All lines holding the word "Tolomatic" in the listing below need to be copied.
-- Records supplied follows --
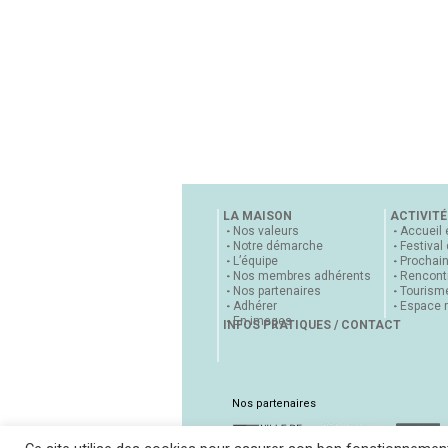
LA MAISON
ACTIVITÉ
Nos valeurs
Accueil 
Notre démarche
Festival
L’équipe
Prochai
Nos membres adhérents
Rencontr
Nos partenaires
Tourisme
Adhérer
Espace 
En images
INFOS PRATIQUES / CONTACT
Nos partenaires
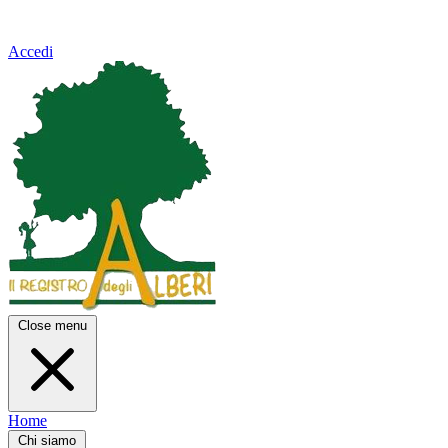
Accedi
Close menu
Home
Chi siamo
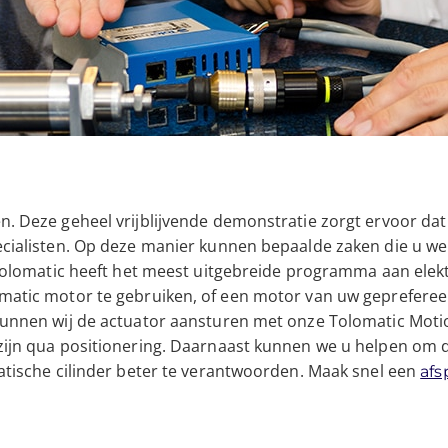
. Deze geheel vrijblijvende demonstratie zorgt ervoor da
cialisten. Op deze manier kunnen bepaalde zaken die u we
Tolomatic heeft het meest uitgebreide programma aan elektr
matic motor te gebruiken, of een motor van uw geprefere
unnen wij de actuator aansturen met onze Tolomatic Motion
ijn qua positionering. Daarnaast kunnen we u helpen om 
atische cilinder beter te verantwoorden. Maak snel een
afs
-- Records supplied concluded --
Solution for this exercise >>
Tolomatic heeft het meest uitgebreide programma aan elektr
unnen wij de actuator aansturen met onze Tolomatic Motion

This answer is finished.